Structured page parsing data

__________

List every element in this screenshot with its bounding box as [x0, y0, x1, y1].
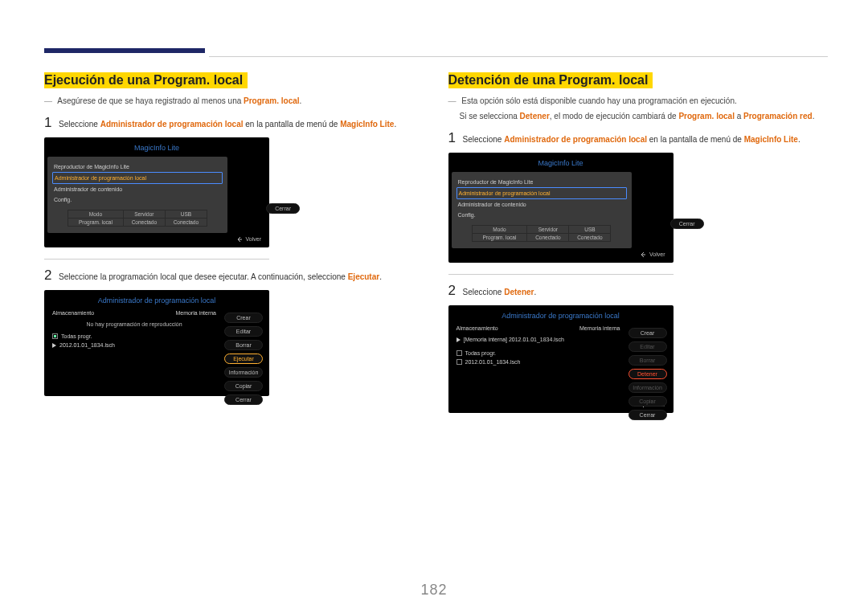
- checkbox-icon[interactable]: [52, 333, 58, 339]
- edit-button: Editar: [628, 341, 667, 352]
- admin-title: Administrador de programación local: [47, 293, 266, 309]
- menu-box: Reproductor de MagicInfo Lite Administra…: [452, 172, 632, 248]
- left-note: ― Asegúrese de que se haya registrado al…: [44, 95, 424, 107]
- right-note-2: Si se selecciona Detener, el modo de eje…: [448, 110, 829, 122]
- execute-button[interactable]: Ejecutar: [224, 353, 263, 364]
- admin-panel-right: Administrador de programación local Alma…: [448, 305, 674, 413]
- panel-title: MagicInfo Lite: [452, 156, 670, 172]
- copy-button[interactable]: Copiar: [224, 381, 263, 391]
- copy-button: Copiar: [628, 396, 667, 407]
- header-accent: [44, 48, 205, 53]
- create-button[interactable]: Crear: [628, 328, 667, 338]
- footer-return[interactable]: Volver: [47, 233, 266, 243]
- left-section-title: Ejecución de una Program. local: [44, 72, 248, 88]
- no-schedule-msg: No hay programación de reproducción: [47, 317, 221, 332]
- panel-title: MagicInfo Lite: [47, 141, 266, 157]
- status-table: ModoServidorUSB Program. localConectadoC…: [472, 225, 612, 242]
- file-row[interactable]: 2012.01.01_1834.lsch: [47, 341, 221, 349]
- file-row[interactable]: 2012.01.01_1834.lsch: [452, 358, 625, 366]
- left-step-2: 2 Seleccione la programación local que d…: [44, 268, 424, 284]
- return-icon: [640, 251, 646, 258]
- close-button[interactable]: Cerrar: [266, 203, 300, 214]
- stop-button[interactable]: Detener: [628, 369, 667, 379]
- close-button[interactable]: Cerrar: [670, 219, 704, 229]
- menu-item-local-schedule[interactable]: Administrador de programación local: [52, 172, 223, 184]
- admin-title: Administrador de programación local: [452, 309, 670, 325]
- delete-button: Borrar: [628, 355, 667, 366]
- dash-icon: ―: [448, 96, 457, 105]
- right-note-1: ― Esta opción sólo está disponible cuand…: [448, 95, 829, 107]
- menu-item-config[interactable]: Config.: [52, 194, 223, 205]
- info-button: Información: [628, 382, 667, 393]
- menu-item-local-schedule[interactable]: Administrador de programación local: [457, 187, 627, 199]
- right-section-title: Detención de una Program. local: [448, 72, 653, 88]
- separator-line: [448, 274, 674, 275]
- all-progs-row[interactable]: Todas progr.: [47, 332, 221, 341]
- storage-row: AlmacenamientoMemoria interna: [47, 309, 221, 317]
- create-button[interactable]: Crear: [224, 313, 263, 323]
- menu-item-content[interactable]: Administrador de contenido: [52, 184, 223, 194]
- current-file-row: [Memoria interna] 2012.01.01_1834.lsch: [452, 332, 625, 344]
- menu-item-content[interactable]: Administrador de contenido: [457, 199, 627, 210]
- info-button[interactable]: Información: [224, 367, 263, 378]
- all-progs-row[interactable]: Todas progr.: [452, 349, 625, 358]
- left-step-1: 1 Seleccione Administrador de programaci…: [44, 115, 424, 131]
- side-buttons: Crear Editar Borrar Detener Información …: [628, 328, 667, 420]
- right-column: Detención de una Program. local ― Esta o…: [448, 72, 829, 413]
- menu-item-player[interactable]: Reproductor de MagicInfo Lite: [457, 177, 627, 187]
- dash-icon: ―: [44, 96, 52, 105]
- header-rule: [209, 56, 828, 57]
- play-icon: [52, 343, 56, 348]
- side-buttons: Crear Editar Borrar Ejecutar Información…: [224, 313, 263, 405]
- magicinfo-panel-left: MagicInfo Lite Reproductor de MagicInfo …: [44, 137, 269, 247]
- storage-row: AlmacenamientoMemoria interna: [452, 325, 625, 332]
- return-icon: [236, 236, 243, 243]
- close-button[interactable]: Cerrar: [224, 394, 263, 405]
- admin-panel-left: Administrador de programación local Alma…: [44, 290, 269, 396]
- page-number: 182: [0, 582, 868, 599]
- separator-line: [44, 259, 269, 260]
- status-table: ModoServidorUSB Program. localConectadoC…: [68, 210, 207, 227]
- menu-box: Reproductor de MagicInfo Lite Administra…: [47, 157, 227, 233]
- menu-item-config[interactable]: Config.: [457, 210, 627, 220]
- menu-item-player[interactable]: Reproductor de MagicInfo Lite: [52, 161, 223, 172]
- magicinfo-panel-right: MagicInfo Lite Reproductor de MagicInfo …: [448, 153, 674, 263]
- checkbox-icon[interactable]: [457, 359, 462, 365]
- checkbox-icon[interactable]: [457, 350, 462, 356]
- delete-button[interactable]: Borrar: [224, 340, 263, 350]
- left-column: Ejecución de una Program. local ― Asegúr…: [44, 72, 424, 413]
- play-icon: [457, 337, 461, 342]
- right-step-1: 1 Seleccione Administrador de programaci…: [448, 130, 829, 146]
- right-step-2: 2 Seleccione Detener.: [448, 283, 829, 299]
- close-button[interactable]: Cerrar: [628, 410, 667, 420]
- edit-button[interactable]: Editar: [224, 326, 263, 337]
- footer-return[interactable]: Volver: [452, 248, 670, 258]
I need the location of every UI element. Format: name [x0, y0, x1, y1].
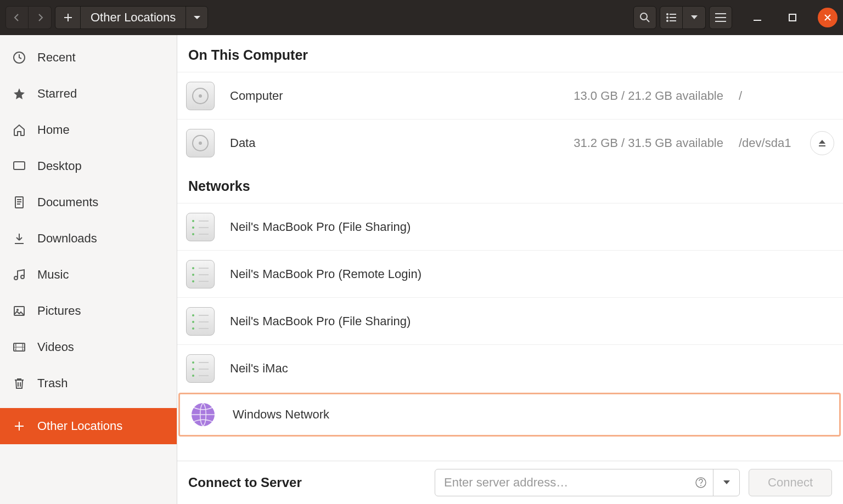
disk-row-data[interactable]: Data 31.2 GB / 31.5 GB available /dev/sd… [177, 119, 843, 166]
header-bar: Other Locations [0, 0, 843, 35]
disk-mount: /dev/sda1 [739, 136, 810, 150]
network-name: Windows Network [233, 407, 329, 422]
caret-down-icon [723, 480, 730, 485]
sidebar-item-videos[interactable]: Videos [0, 329, 177, 365]
server-icon [186, 213, 215, 241]
list-view-button[interactable] [660, 6, 683, 29]
svg-point-18 [16, 309, 19, 311]
server-icon [186, 260, 215, 288]
path-bar: Other Locations [55, 6, 208, 29]
sidebar-item-label: Trash [37, 376, 68, 390]
sidebar-item-label: Pictures [37, 304, 81, 318]
disk-name: Data [230, 136, 255, 150]
svg-rect-4 [670, 17, 676, 18]
network-row[interactable]: Neil's iMac [177, 344, 843, 392]
disk-mount: / [739, 89, 810, 103]
server-history-dropdown[interactable] [713, 469, 739, 496]
help-icon [695, 477, 707, 489]
connect-footer: Connect to Server Connect [177, 461, 843, 504]
sidebar-item-music[interactable]: Music [0, 257, 177, 293]
location-segment[interactable]: Other Locations [81, 7, 186, 29]
sidebar-item-label: Starred [37, 87, 77, 101]
eject-button[interactable] [810, 131, 834, 155]
sidebar-item-desktop[interactable]: Desktop [0, 148, 177, 184]
forward-button[interactable] [29, 6, 52, 29]
close-icon [824, 14, 831, 21]
sidebar-item-starred[interactable]: Starred [0, 76, 177, 112]
new-tab-button[interactable] [55, 7, 81, 29]
help-button[interactable] [689, 469, 713, 496]
minimize-button[interactable] [748, 8, 767, 27]
plus-icon [12, 421, 26, 432]
network-name: Neil's MacBook Pro (File Sharing) [230, 220, 411, 234]
pictures-icon [12, 304, 26, 318]
home-icon [12, 123, 26, 137]
disk-name: Computer [230, 89, 283, 103]
music-icon [12, 268, 26, 281]
svg-point-15 [14, 276, 18, 280]
sidebar-item-label: Videos [37, 340, 74, 354]
hamburger-icon [715, 13, 726, 22]
sidebar-item-label: Desktop [37, 159, 82, 173]
caret-down-icon [690, 15, 698, 20]
sidebar-item-documents[interactable]: Documents [0, 184, 177, 220]
svg-point-5 [666, 20, 668, 22]
network-row[interactable]: Neil's MacBook Pro (File Sharing) [177, 203, 843, 250]
server-address-input[interactable] [435, 475, 689, 490]
star-icon [12, 87, 26, 100]
disk-row-computer[interactable]: Computer 13.0 GB / 21.2 GB available / [177, 72, 843, 119]
location-dropdown[interactable] [186, 7, 207, 29]
svg-rect-11 [789, 14, 796, 21]
svg-rect-2 [670, 14, 676, 15]
disk-icon [186, 82, 215, 110]
location-label: Other Locations [91, 10, 176, 25]
svg-rect-7 [715, 13, 726, 14]
sidebar-item-label: Recent [37, 50, 76, 65]
sidebar: Recent Starred Home Desktop Documents Do… [0, 35, 177, 504]
maximize-button[interactable] [783, 8, 802, 27]
sidebar-item-downloads[interactable]: Downloads [0, 220, 177, 257]
section-networks: Networks [177, 166, 843, 203]
close-button[interactable] [818, 8, 838, 27]
sidebar-item-label: Music [37, 268, 69, 282]
clock-icon [12, 51, 26, 64]
content-area: On This Computer Computer 13.0 GB / 21.2… [177, 35, 843, 504]
svg-rect-8 [715, 17, 726, 18]
svg-rect-9 [715, 21, 726, 22]
caret-down-icon [193, 15, 201, 20]
chevron-left-icon [13, 13, 21, 22]
sidebar-item-recent[interactable]: Recent [0, 39, 177, 76]
eject-icon [818, 139, 827, 148]
nav-group [5, 6, 52, 29]
view-options-button[interactable] [683, 6, 706, 29]
network-name: Neil's iMac [230, 361, 288, 376]
svg-rect-13 [14, 162, 25, 169]
svg-point-21 [199, 94, 202, 98]
server-address-wrap [435, 469, 740, 496]
sidebar-item-pictures[interactable]: Pictures [0, 293, 177, 329]
disk-meta: 13.0 GB / 21.2 GB available [574, 89, 723, 103]
sidebar-item-label: Documents [37, 195, 98, 209]
plus-icon [63, 13, 73, 22]
server-icon [186, 354, 215, 383]
chevron-right-icon [36, 13, 44, 22]
svg-rect-24 [819, 145, 825, 146]
network-row[interactable]: Neil's MacBook Pro (Remote Login) [177, 250, 843, 297]
back-button[interactable] [5, 6, 29, 29]
sidebar-item-trash[interactable]: Trash [0, 365, 177, 401]
hamburger-menu-button[interactable] [709, 6, 732, 29]
svg-point-0 [640, 13, 647, 20]
list-icon [666, 13, 677, 22]
search-button[interactable] [633, 6, 656, 29]
network-row-windows[interactable]: Windows Network [178, 393, 841, 437]
svg-point-16 [21, 275, 24, 279]
network-globe-icon [189, 400, 217, 429]
disk-icon [186, 129, 215, 157]
section-on-this-computer: On This Computer [177, 35, 843, 72]
sidebar-item-other-locations[interactable]: Other Locations [0, 408, 177, 444]
network-name: Neil's MacBook Pro (File Sharing) [230, 314, 411, 329]
maximize-icon [789, 14, 796, 21]
sidebar-item-home[interactable]: Home [0, 112, 177, 148]
network-row[interactable]: Neil's MacBook Pro (File Sharing) [177, 297, 843, 344]
connect-button[interactable]: Connect [749, 469, 832, 496]
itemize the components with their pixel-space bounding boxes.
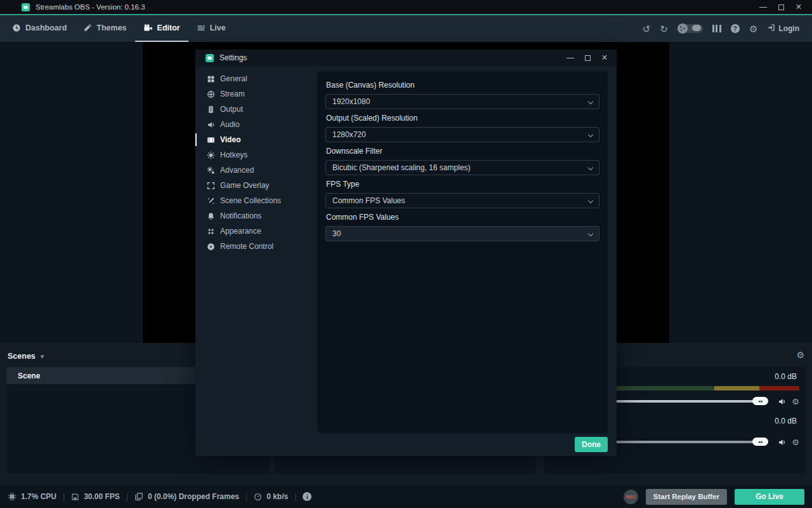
channel-gear-icon[interactable]: ⚙	[792, 397, 799, 406]
themes-icon	[83, 23, 92, 32]
minimize-icon[interactable]: —	[757, 2, 769, 12]
globe-icon	[207, 90, 215, 98]
settings-dialog-icon	[206, 54, 214, 62]
settings-nav-audio[interactable]: Audio	[195, 117, 317, 132]
settings-nav-notifications[interactable]: Notifications	[195, 208, 317, 224]
cpu-status: 1.7% CPU	[8, 492, 56, 501]
nav-live[interactable]: Live	[188, 15, 234, 42]
mixer-channel-db: 0.0 dB	[775, 372, 797, 381]
chevron-down-icon	[588, 165, 593, 170]
video-settings-form: Base (Canvas) Resolution 1920x1080 Outpu…	[317, 71, 608, 433]
fps-status: 30.00 FPS	[71, 492, 120, 501]
settings-nav-stream[interactable]: Stream	[195, 86, 317, 102]
night-mode-toggle[interactable]	[678, 23, 703, 34]
wand-icon	[207, 197, 215, 205]
dialog-maximize-icon[interactable]	[582, 53, 593, 63]
volume-slider-handle[interactable]: ◂▸	[752, 438, 768, 446]
settings-nav-appearance[interactable]: Appearance	[195, 224, 317, 239]
bell-icon	[207, 212, 215, 220]
dashboard-icon	[12, 23, 21, 32]
go-live-button[interactable]: Go Live	[735, 489, 804, 505]
play-circle-icon	[207, 243, 215, 251]
streamlabs-app-icon	[22, 3, 30, 11]
redo-icon[interactable]: ↻	[660, 24, 668, 34]
info-icon[interactable]: i	[303, 492, 311, 501]
settings-nav-scene-collections[interactable]: Scene Collections	[195, 193, 317, 208]
settings-nav-video[interactable]: Video	[195, 132, 317, 147]
settings-gear-icon[interactable]: ⚙	[749, 24, 757, 34]
help-icon[interactable]: ?	[731, 24, 740, 33]
speaker-icon[interactable]	[778, 398, 786, 406]
live-list-icon	[197, 23, 206, 32]
disk-icon	[71, 493, 79, 501]
window-title: Streamlabs OBS - Version: 0.16.3	[36, 3, 145, 11]
chevron-down-icon	[588, 231, 593, 236]
field-label: Common FPS Values	[326, 213, 599, 222]
fullscreen-corners-icon	[207, 182, 215, 190]
volume-slider-handle[interactable]: ◂▸	[752, 397, 768, 405]
settings-nav-remote-control[interactable]: Remote Control	[195, 239, 317, 254]
field-label: FPS Type	[326, 180, 599, 189]
fps-type-select[interactable]: Common FPS Values	[325, 193, 599, 208]
done-button[interactable]: Done	[575, 437, 608, 452]
settings-nav-output[interactable]: Output	[195, 102, 317, 117]
bandwidth-status: 0 kb/s	[254, 492, 288, 501]
settings-nav-hotkeys[interactable]: Hotkeys	[195, 147, 317, 163]
settings-dialog: Settings — × General Stream Output	[195, 50, 617, 456]
dropped-frames-status: 0 (0.0%) Dropped Frames	[134, 492, 239, 501]
maximize-icon[interactable]	[775, 2, 787, 12]
settings-nav-general[interactable]: General	[195, 71, 317, 86]
output-resolution-select[interactable]: 1280x720	[325, 127, 599, 142]
login-button[interactable]: Login	[767, 23, 799, 34]
base-resolution-select[interactable]: 1920x1080	[325, 94, 599, 109]
dialog-minimize-icon[interactable]: —	[565, 53, 576, 63]
gears-icon	[207, 166, 215, 175]
window-titlebar: Streamlabs OBS - Version: 0.16.3 — ×	[0, 0, 812, 14]
settings-dialog-titlebar: Settings — ×	[195, 50, 617, 66]
login-arrow-icon	[767, 23, 775, 34]
close-icon[interactable]: ×	[793, 2, 804, 12]
downscale-filter-select[interactable]: Bicubic (Sharpened scaling, 16 samples)	[325, 160, 599, 175]
gauge-icon	[254, 493, 262, 501]
grid-icon	[207, 75, 215, 83]
undo-icon[interactable]: ↺	[643, 24, 651, 34]
speaker-icon[interactable]	[778, 438, 786, 446]
scenes-caret-icon[interactable]: ▾	[41, 352, 44, 361]
channel-gear-icon[interactable]: ⚙	[792, 438, 799, 447]
settings-sidebar: General Stream Output Audio Video Hotkey…	[195, 71, 317, 254]
server-icon	[207, 105, 215, 114]
field-label: Output (Scaled) Resolution	[326, 114, 599, 123]
nav-themes[interactable]: Themes	[75, 15, 134, 42]
cpu-chip-icon	[8, 492, 16, 501]
common-fps-values-select[interactable]: 30	[325, 226, 599, 241]
nav-editor[interactable]: Editor	[135, 15, 188, 42]
record-button[interactable]: REC	[624, 490, 638, 504]
theme-cookie-icon	[678, 23, 688, 34]
status-bar: 1.7% CPU | 30.00 FPS | 0 (0.0%) Dropped …	[0, 485, 812, 508]
field-label: Base (Canvas) Resolution	[326, 81, 599, 90]
film-icon	[207, 136, 215, 144]
chevron-down-icon	[588, 132, 593, 137]
gear-icon	[207, 151, 215, 159]
editor-camera-icon	[143, 23, 153, 32]
dots-grid-icon	[207, 227, 215, 236]
top-navbar: Dashboard Themes Editor Live ↺ ↻ ? ⚙	[0, 15, 812, 42]
field-label: Downscale Filter	[326, 147, 599, 156]
chevron-down-icon	[588, 99, 593, 104]
mixer-settings-gear-icon[interactable]: ⚙	[796, 350, 804, 360]
scenes-panel-title: Scenes	[8, 352, 36, 361]
chevron-down-icon	[588, 198, 593, 203]
nav-dashboard[interactable]: Dashboard	[4, 15, 75, 42]
settings-nav-advanced[interactable]: Advanced	[195, 163, 317, 178]
streamlabs-obs-window: Streamlabs OBS - Version: 0.16.3 — × Das…	[0, 0, 812, 508]
settings-nav-game-overlay[interactable]: Game Overlay	[195, 178, 317, 193]
mixer-channel-db: 0.0 dB	[775, 417, 797, 425]
start-replay-buffer-button[interactable]: Start Replay Buffer	[646, 489, 727, 505]
layout-columns-icon[interactable]	[712, 25, 721, 32]
frames-icon	[134, 492, 143, 501]
speaker-icon	[207, 121, 215, 129]
settings-dialog-title: Settings	[219, 53, 247, 62]
dialog-close-icon[interactable]: ×	[599, 53, 610, 63]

__________

WHAT TO WORK ON:
Pick each line holding the word "create" out of the data and copy it.

TASK ANSWER:
- create-button[interactable]: Crear: [628, 328, 667, 338]
- create-button[interactable]: Crear: [224, 313, 263, 323]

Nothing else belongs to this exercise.